TensorFlow.js - Deep Learning with JavaScript

with deeplizard.

Broadcasting Explained - Tensors for Deep Learning and Neural Networks

July 13, 2018 by

Blog

Broadcasting for tensors & deep learning

What’s up, guys? In this post, we’ll learn about broadcasting and illustrate its importance and major convenience when it comes to tensor operations, so let’s get to it!

broadcasting

Over the last couple of posts, we’ve immersed ourselves in tensors, and hopefully now, we have a good understanding of how to work with, transform, and operate on them.

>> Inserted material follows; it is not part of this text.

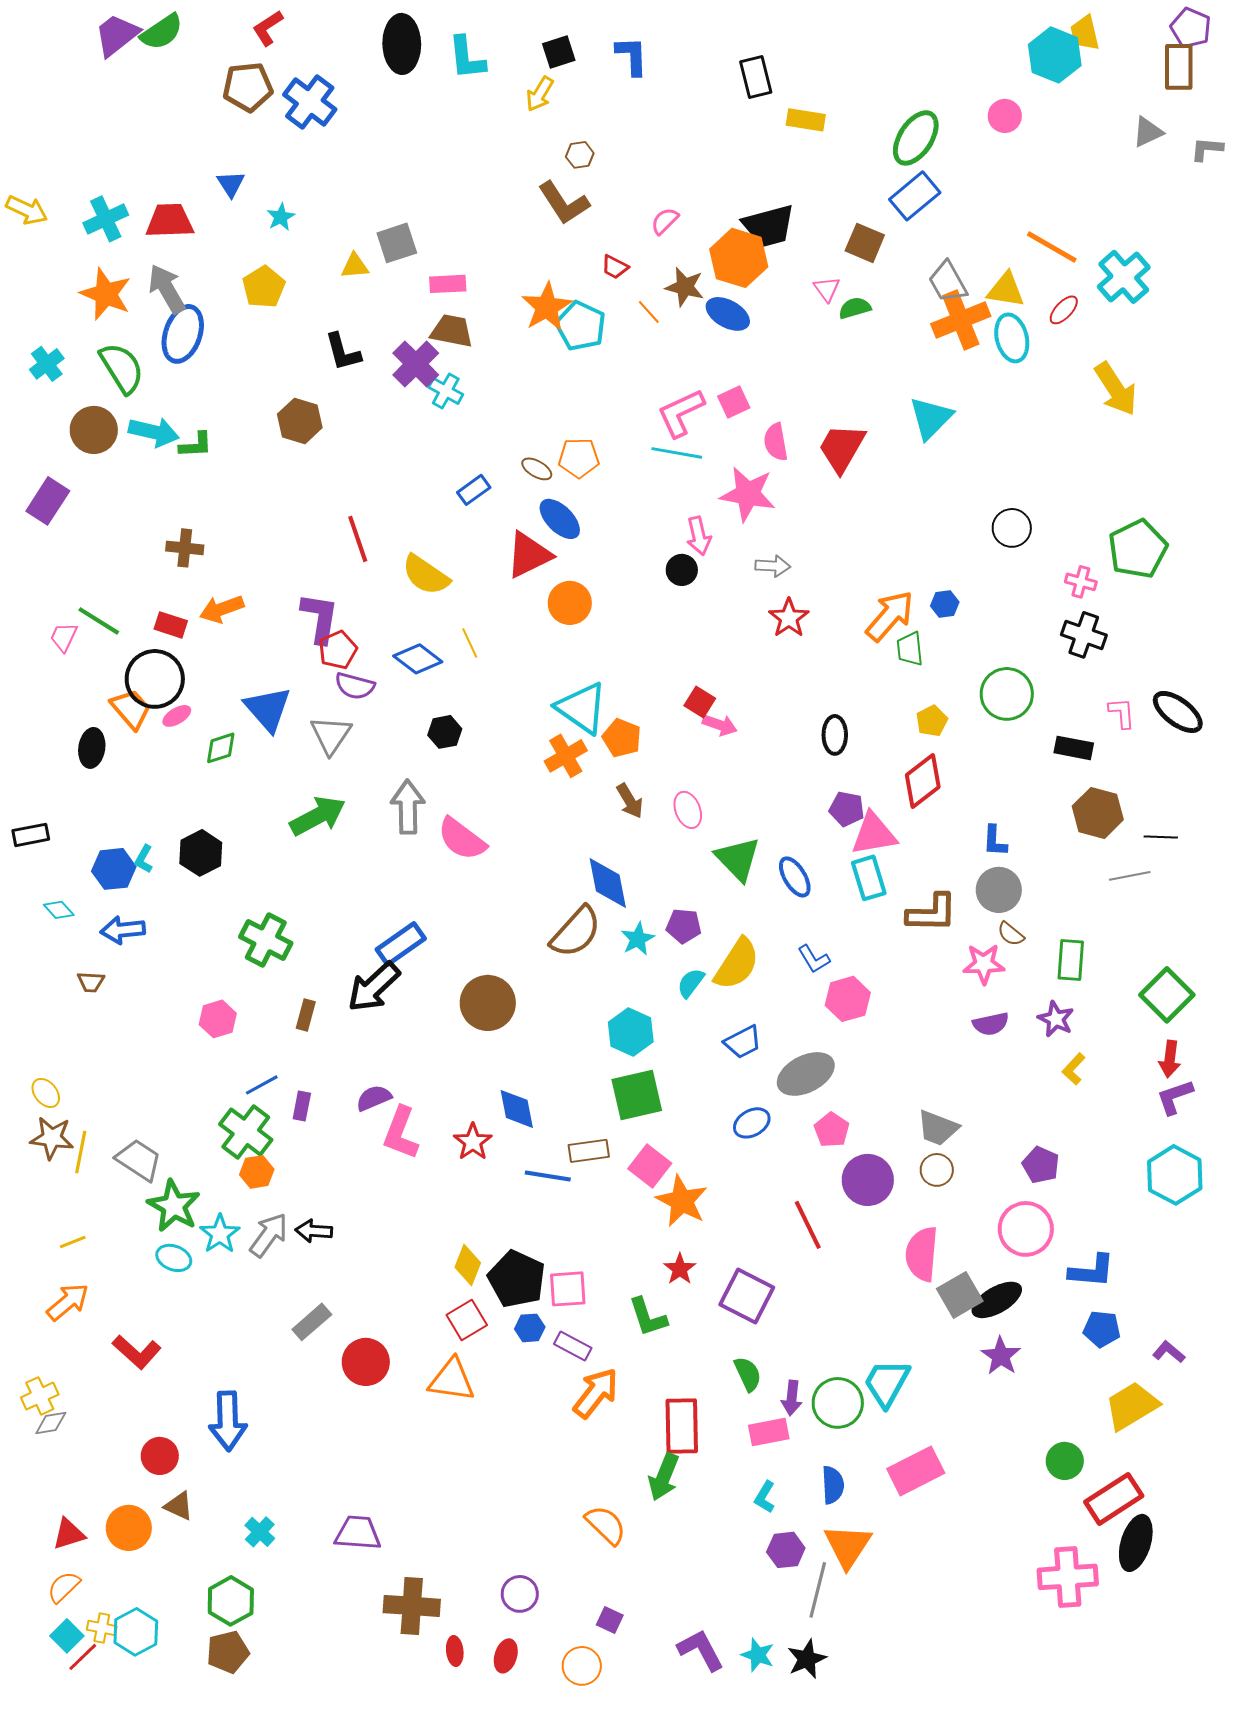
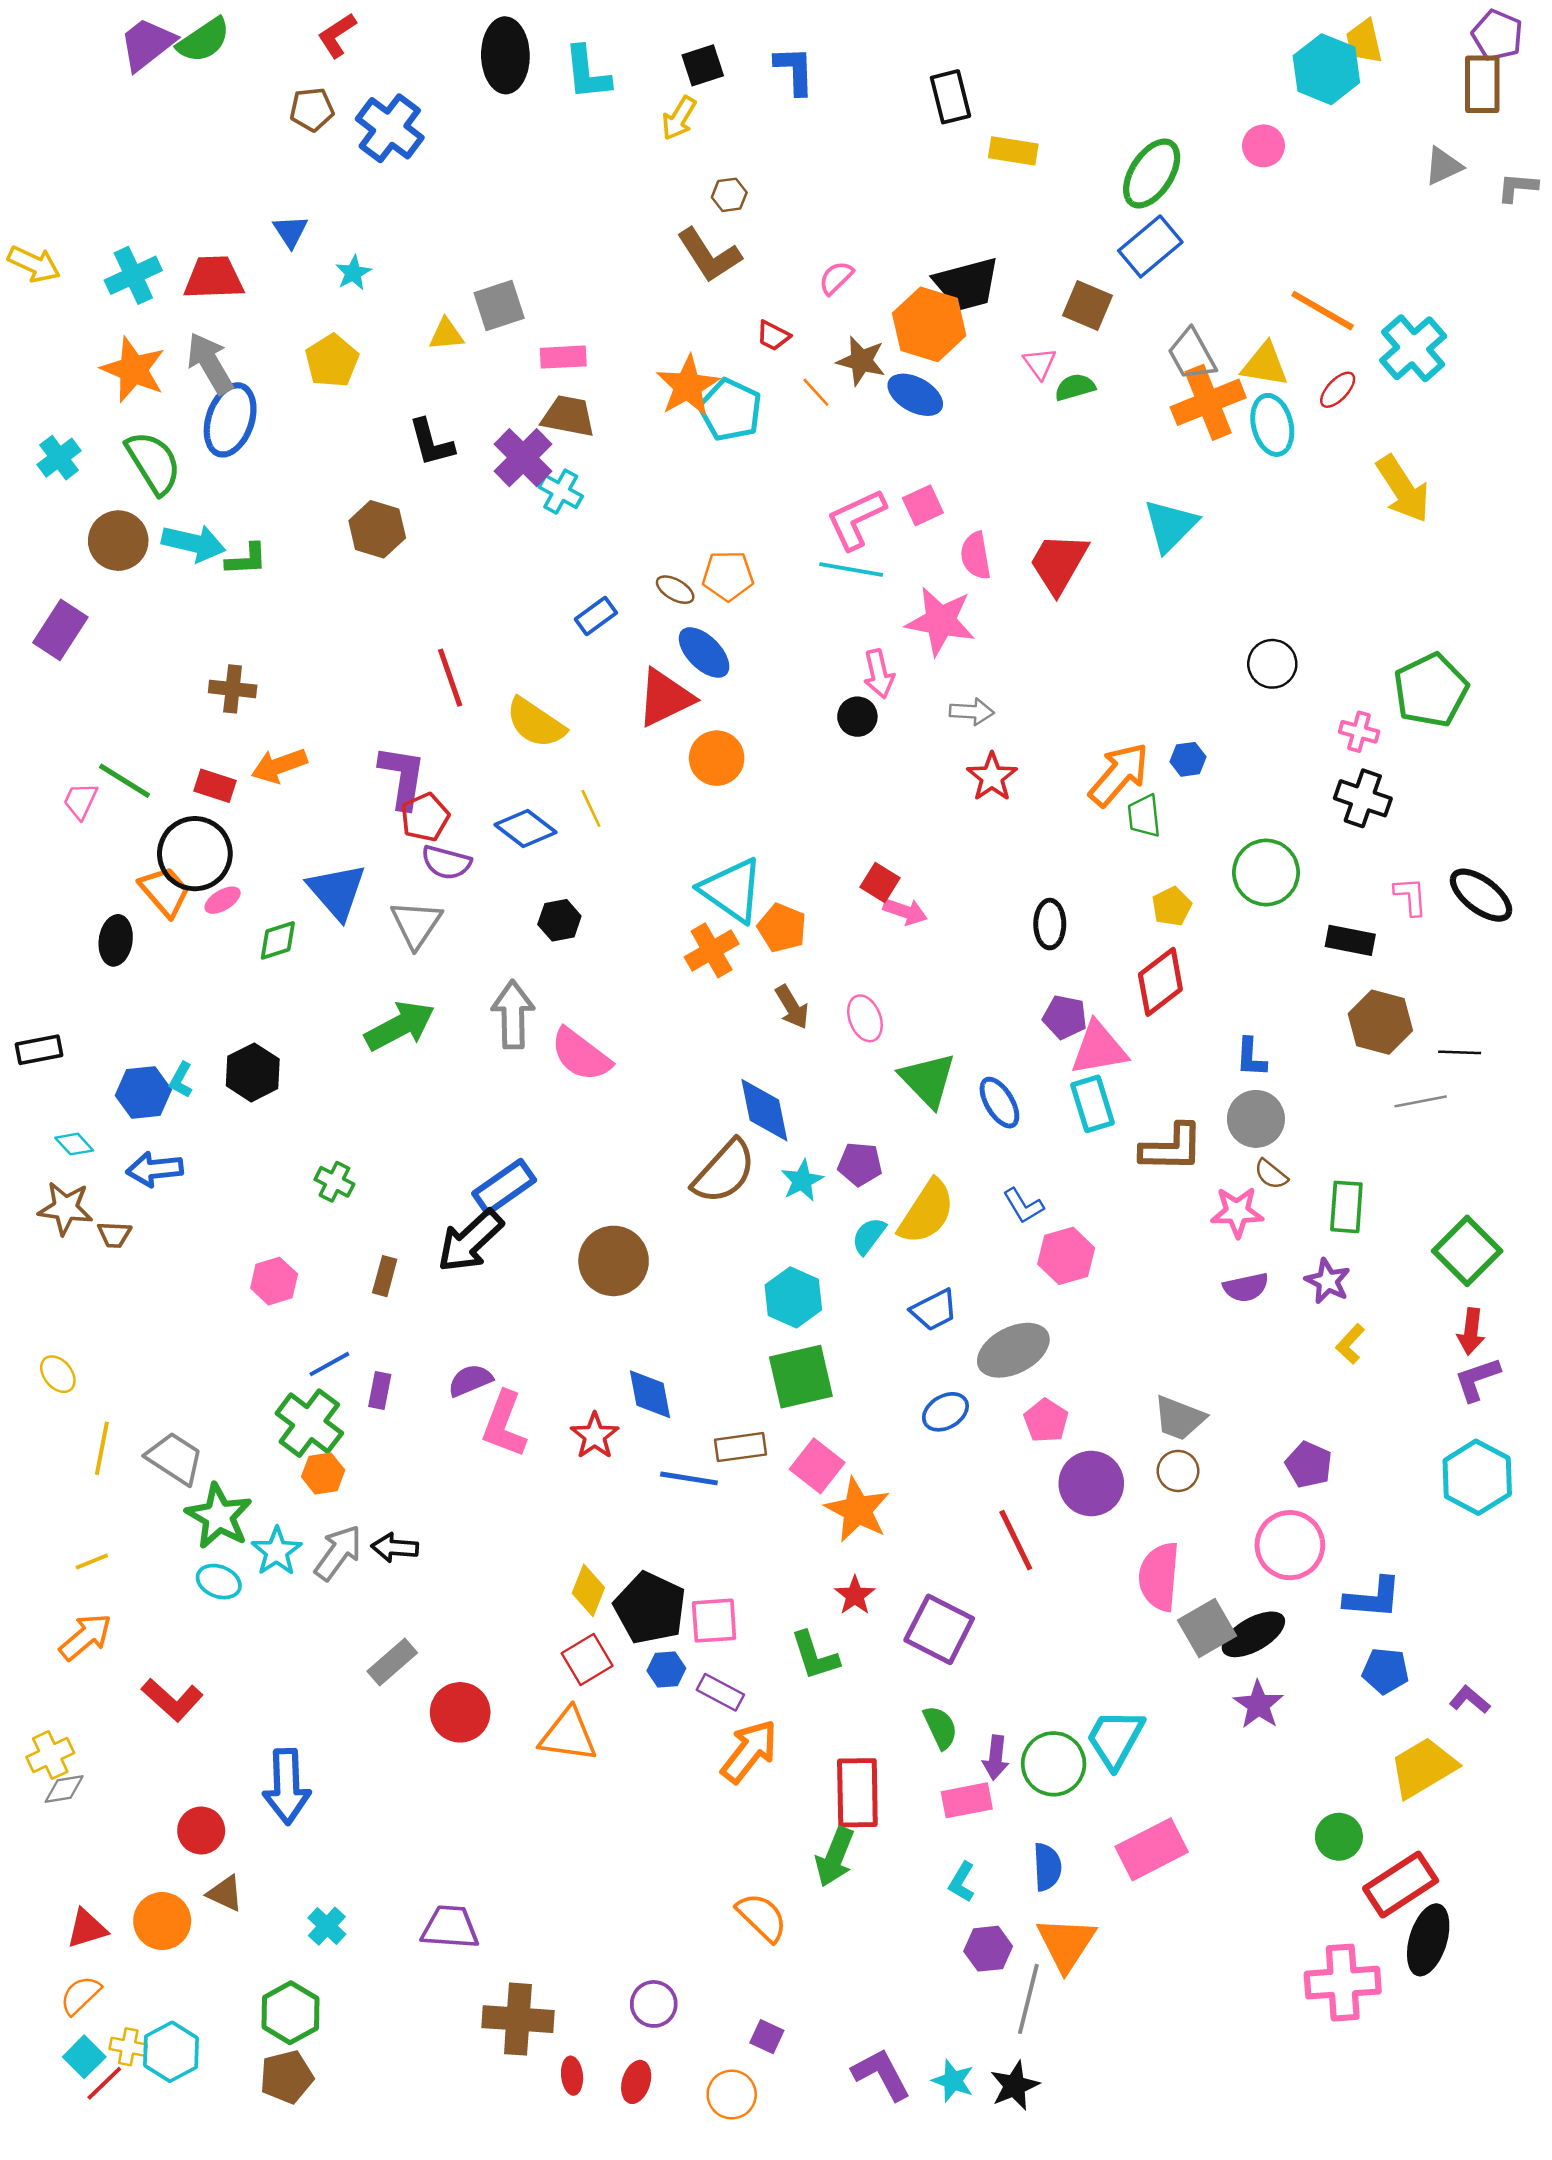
brown pentagon: (248, 87) -> (312, 109), size x0.7
green cross: (266, 940) -> (334, 1182), size x0.6
brown star: (52, 1138) -> (65, 1208), moved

If you recall, a couple posts back, I mentioned the term “broadcasting” and said that we would later make use of it to vastly simplify our VGG16 preprocessing code. That’s exactly what we’ll be doing in this post!

Code preview

Before we get into the details about what broadcasting is, though, let’s get a sneak peak of what our transformed code will look like once we’ve introduced broadcasting.

Because I’m using Git for source management, I can see the diff between our original predict.js file and the modified version of the file that uses broadcasting.

git-diff-predict.js.png

On the left, we have our original predict.js file. Within the click() event, recall this is where we transformed our image into a tensor. Then, the rest of this code was all created to do the appropriate preprocessing for VGG16 where we centered and reversed the RGB values.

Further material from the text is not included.